The committee ought perhaps to notice one other fact which has been relied upon. Since the adoption of the resolution the journals show a case in which a person who was declared not to be elected in convention because he had not the number of votes required was afterward declared elected by a concurrent resolution of the two houses. All that need be said of this transaction is that it passed the senate through the mis apprehension of one of its members, as the journal proves, and was manifestly a violation of the resolution. It is equally manifest that the members of both houses did not regard it as affecting in any way the standing order, for its provisions were at all times subsequently observed as obligatory in convention. No argument is necessary to prove that such an irregular proceeding could have no effect upon the order either to modify or rescind it.

With these views the committee recommend the adoption of the following resolution: Resolved, That the Hon. Stephen R. Mallory was duly elected a member of the Senate of the United States from the 3d day of March, 1851

[Extract from Senate Journal, August 27, 1852.]

On motion by Mr. Weller that the Senate proceed to the consideration of the resolu tion reported by the select committee to whom was referred the memorial of the Hon David L. Yulee, claiming the seat in the Senate held by the Hon. Stephen R. Mallory, it was determined in the affirmative-yeas 23, nays 21.

On motion by Mr. Weller, the yeas and nays being desired by one-fifth of the Senators present,

Those who voted in the affirmative are Messrs. Adams, Atchison, Bayard, Bradbury, Bright, Brooke, Charlton, Clemens, Dawson, Felch, Gwin, Hale, Houston, Hunter, James, Jones of Iowa, King, Seward, Stockton, Sumner, Wade, Walker, and Weller.

Those who voted in the negative are Messrs. Badger, Bell, Borland, Brodhead, Clarke, Davis, Dodge of Wisconsin, Dodge of Iowa, Douglas, Downs, Fish, Hamlin, Mangum, Miller, Morton, Pearce, Rusk, Smith, Spruance, Underwood, and Upham.

The Senate proceeded to consider the resolution submitted by Mr. Morton the 24th August, to give leave to the Hon. David L. Yulee to be heard in person at the bar of the Senate; and,

On motion by Mr. Weller that the resolution lie on the table, it was determined in the negative-yeas 17, nays 29.

On motion by Mr. Gwin, the yeas and nays being desired by one-fifth of the Senators present,

Those who voted in the affirmative are Messrs. Adams, Bayard, Bradbury, Clarke, Clemens, Downs, Fish, Gwin, Houston, James, Jones of Iowa, Norris, Pearce, Rusk, Spruance, Stockton, and Weller.

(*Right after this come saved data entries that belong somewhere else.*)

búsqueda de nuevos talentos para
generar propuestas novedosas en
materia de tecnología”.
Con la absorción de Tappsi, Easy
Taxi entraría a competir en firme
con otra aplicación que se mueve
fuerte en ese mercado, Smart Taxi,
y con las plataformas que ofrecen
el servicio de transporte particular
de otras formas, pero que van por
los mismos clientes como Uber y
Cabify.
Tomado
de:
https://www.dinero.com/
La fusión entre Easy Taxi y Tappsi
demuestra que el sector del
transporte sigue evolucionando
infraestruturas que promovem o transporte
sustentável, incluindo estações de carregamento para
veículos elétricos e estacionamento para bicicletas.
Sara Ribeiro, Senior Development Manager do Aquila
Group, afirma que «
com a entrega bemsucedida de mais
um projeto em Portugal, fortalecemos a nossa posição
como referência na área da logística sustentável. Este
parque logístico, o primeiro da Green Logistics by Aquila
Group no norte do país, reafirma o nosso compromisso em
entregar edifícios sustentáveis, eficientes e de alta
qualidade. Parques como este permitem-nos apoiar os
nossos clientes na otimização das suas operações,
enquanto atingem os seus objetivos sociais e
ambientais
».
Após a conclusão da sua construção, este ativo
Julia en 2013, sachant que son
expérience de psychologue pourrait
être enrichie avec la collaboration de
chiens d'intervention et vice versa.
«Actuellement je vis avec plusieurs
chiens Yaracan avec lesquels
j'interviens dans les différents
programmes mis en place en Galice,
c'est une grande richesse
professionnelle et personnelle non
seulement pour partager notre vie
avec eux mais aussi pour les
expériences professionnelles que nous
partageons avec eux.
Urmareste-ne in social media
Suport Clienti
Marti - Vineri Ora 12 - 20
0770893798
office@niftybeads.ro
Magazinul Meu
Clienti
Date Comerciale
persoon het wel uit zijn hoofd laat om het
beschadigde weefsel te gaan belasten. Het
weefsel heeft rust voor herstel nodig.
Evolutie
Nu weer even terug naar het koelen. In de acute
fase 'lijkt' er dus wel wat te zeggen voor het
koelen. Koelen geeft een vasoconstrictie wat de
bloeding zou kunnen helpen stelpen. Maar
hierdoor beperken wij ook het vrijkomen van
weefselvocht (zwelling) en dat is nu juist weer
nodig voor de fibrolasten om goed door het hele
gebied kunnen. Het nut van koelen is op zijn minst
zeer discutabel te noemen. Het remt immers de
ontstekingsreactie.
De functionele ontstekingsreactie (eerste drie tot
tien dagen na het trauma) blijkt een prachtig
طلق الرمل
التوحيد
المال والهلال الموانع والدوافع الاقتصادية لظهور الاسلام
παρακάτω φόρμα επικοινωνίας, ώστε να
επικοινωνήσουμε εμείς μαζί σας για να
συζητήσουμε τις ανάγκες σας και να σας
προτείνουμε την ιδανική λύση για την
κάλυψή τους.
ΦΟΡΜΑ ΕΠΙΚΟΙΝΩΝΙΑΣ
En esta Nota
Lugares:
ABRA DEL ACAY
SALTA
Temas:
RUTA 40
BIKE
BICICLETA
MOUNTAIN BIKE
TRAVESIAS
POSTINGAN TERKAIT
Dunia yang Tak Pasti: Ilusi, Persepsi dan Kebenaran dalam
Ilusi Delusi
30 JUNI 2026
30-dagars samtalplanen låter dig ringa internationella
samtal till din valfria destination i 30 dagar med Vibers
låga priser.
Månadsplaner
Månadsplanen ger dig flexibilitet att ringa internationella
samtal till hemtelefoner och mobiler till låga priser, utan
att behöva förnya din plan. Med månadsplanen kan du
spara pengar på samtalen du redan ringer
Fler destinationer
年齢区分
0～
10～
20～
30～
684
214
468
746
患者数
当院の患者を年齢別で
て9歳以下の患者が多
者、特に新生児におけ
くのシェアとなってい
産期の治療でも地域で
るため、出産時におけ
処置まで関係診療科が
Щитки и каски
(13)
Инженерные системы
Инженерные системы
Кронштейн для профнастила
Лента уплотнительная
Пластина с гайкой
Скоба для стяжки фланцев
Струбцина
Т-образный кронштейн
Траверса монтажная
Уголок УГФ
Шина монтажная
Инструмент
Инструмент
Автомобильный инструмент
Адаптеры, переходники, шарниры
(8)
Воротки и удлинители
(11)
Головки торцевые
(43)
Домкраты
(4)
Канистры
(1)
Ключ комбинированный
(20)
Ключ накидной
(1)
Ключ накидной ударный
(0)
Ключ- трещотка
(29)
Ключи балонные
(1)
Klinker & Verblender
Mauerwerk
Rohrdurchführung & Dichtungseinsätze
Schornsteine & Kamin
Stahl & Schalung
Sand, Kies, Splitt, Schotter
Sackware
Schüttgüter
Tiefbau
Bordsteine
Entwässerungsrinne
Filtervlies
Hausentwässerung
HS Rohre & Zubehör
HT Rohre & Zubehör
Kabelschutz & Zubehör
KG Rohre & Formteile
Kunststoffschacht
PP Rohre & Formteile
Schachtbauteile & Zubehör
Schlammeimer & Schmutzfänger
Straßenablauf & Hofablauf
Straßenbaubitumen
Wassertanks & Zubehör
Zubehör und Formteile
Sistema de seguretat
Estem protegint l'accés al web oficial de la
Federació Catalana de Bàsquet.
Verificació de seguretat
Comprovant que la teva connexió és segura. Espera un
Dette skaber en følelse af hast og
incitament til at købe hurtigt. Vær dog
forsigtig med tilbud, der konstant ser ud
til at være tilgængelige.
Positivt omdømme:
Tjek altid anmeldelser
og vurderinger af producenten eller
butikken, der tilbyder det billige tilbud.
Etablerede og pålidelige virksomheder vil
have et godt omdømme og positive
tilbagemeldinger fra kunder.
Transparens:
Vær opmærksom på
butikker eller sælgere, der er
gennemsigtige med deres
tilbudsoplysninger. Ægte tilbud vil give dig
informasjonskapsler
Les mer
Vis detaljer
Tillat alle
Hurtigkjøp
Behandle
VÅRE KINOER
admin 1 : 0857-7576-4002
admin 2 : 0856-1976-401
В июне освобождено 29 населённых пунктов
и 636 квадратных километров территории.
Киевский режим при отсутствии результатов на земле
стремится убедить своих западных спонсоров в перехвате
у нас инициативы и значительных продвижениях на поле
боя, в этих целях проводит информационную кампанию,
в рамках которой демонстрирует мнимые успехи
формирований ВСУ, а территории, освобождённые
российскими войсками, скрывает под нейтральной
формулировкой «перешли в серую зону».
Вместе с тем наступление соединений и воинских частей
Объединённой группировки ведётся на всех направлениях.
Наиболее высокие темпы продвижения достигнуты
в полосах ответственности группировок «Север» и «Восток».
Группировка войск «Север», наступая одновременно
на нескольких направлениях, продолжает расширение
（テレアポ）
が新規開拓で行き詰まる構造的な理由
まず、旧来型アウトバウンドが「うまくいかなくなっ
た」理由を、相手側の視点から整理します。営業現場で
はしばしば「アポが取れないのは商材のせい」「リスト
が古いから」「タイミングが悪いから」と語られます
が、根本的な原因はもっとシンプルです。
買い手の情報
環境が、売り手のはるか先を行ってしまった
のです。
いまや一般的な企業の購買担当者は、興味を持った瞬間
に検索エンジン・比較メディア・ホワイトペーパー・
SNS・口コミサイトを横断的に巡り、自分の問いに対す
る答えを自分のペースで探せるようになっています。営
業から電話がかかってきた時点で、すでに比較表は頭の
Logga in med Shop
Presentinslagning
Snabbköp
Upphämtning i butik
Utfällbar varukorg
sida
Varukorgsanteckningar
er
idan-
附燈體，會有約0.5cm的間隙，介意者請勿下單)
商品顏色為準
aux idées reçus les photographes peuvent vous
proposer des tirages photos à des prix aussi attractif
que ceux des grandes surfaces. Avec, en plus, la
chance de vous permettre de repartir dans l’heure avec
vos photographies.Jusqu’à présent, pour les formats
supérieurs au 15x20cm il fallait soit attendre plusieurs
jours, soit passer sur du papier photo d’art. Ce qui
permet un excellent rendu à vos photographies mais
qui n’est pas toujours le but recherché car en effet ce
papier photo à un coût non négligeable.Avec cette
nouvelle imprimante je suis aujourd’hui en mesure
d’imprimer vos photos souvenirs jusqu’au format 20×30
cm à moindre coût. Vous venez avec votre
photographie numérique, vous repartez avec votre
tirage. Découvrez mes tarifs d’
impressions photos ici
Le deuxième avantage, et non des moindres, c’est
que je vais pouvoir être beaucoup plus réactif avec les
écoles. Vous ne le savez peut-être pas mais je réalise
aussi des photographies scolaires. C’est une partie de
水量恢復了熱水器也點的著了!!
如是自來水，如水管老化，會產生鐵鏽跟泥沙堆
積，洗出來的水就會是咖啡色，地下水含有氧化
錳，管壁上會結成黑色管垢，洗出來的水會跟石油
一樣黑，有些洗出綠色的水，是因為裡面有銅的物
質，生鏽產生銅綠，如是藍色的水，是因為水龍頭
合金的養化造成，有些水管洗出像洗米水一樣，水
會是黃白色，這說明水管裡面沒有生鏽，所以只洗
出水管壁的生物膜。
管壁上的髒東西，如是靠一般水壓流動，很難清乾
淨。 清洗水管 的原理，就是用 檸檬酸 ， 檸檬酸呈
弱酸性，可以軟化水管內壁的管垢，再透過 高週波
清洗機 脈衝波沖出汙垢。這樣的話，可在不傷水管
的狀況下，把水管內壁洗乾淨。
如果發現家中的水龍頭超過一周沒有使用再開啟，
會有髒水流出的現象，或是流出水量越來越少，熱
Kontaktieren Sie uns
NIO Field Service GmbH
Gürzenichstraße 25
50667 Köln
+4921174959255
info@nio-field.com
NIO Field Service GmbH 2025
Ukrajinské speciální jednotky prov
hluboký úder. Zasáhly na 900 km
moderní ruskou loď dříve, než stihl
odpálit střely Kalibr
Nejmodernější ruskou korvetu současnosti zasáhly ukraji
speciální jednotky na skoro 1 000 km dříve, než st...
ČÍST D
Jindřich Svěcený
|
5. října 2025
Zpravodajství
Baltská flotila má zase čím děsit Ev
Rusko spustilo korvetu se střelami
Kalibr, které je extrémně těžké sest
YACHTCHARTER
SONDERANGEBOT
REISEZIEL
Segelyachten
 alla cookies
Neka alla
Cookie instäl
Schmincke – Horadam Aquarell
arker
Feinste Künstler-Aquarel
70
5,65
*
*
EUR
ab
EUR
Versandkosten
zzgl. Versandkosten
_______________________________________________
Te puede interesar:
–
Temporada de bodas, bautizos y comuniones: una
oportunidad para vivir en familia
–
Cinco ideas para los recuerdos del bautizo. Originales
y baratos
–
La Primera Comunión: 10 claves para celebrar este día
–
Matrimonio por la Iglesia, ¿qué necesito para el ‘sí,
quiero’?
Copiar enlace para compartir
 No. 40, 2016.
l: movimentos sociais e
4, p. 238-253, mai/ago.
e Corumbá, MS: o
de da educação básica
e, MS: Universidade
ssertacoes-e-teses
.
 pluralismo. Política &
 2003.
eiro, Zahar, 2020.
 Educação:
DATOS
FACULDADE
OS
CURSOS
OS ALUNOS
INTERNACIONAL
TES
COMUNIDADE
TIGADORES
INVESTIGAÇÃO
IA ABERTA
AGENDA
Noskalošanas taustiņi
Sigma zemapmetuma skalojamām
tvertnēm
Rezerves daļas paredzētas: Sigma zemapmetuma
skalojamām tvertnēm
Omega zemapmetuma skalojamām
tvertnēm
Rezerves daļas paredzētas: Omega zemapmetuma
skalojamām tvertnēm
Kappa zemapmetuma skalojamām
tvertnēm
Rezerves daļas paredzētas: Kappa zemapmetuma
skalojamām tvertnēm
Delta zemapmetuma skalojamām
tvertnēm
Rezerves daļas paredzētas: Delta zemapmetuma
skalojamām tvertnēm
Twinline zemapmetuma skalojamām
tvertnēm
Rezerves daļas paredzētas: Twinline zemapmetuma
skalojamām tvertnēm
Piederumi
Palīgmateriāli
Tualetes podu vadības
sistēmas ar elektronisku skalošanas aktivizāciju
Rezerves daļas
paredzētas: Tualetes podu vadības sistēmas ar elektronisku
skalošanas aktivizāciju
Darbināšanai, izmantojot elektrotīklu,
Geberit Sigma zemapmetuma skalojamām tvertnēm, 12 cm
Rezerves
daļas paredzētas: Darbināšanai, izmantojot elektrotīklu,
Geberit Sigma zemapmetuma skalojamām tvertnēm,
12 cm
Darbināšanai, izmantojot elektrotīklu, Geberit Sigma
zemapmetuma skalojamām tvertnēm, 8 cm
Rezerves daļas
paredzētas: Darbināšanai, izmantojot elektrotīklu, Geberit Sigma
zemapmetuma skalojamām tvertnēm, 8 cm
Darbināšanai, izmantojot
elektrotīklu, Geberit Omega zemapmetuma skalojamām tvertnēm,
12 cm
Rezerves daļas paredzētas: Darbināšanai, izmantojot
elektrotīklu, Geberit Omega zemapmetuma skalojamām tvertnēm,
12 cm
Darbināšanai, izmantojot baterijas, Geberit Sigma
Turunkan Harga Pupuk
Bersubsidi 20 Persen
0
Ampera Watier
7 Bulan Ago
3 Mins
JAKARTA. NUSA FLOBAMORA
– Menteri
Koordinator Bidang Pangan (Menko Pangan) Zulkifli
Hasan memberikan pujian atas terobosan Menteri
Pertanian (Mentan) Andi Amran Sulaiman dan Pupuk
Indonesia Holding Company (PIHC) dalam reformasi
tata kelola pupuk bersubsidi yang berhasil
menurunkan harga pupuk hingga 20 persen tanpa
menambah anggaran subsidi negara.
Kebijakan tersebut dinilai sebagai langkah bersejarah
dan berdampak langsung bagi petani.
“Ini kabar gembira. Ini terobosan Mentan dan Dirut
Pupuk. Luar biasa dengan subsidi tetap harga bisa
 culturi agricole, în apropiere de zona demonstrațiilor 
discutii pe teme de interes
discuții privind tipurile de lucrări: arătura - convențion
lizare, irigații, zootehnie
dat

Those who voted in the negative are Messrs. Atchison, Badger, Bell, Borland, Brodhead, Brooke, Butler, Cass, Charlton, Dawson, De Saussure, Dodge of Wisconsin, Dodge of Iowa, Douglas, Felch, Geyer, Hamlin, Hunter, King, Mangum, Mason, Meriwether, Miller, Morton, Seward, Shields, Underwood, Upham, and Wade.

On motion by Mr. Pearce to amend the resolution by adding thereto "for two hours," it was determined in the affirmative-yeas 31, nays 21.

On motion by Mr. Badger, the yeas and nays being desired by one-fifth of the Senators present,

Those who voted in the affirmative are Messrs. Adams, Atchison, Bradbury, Bright, Butler, Cass, Clarke, Clemens, Davis, Dawson, Dodge of Wisconsin, Dodge of Iowa, Downs, Felch, Fish, Foote, Hale, Houston, Hunter, James, Jones of Iowa, King, Meriwether, Miller, Norris, Pearce, Pratt, Smith, Stockton, Sumner, and Weller.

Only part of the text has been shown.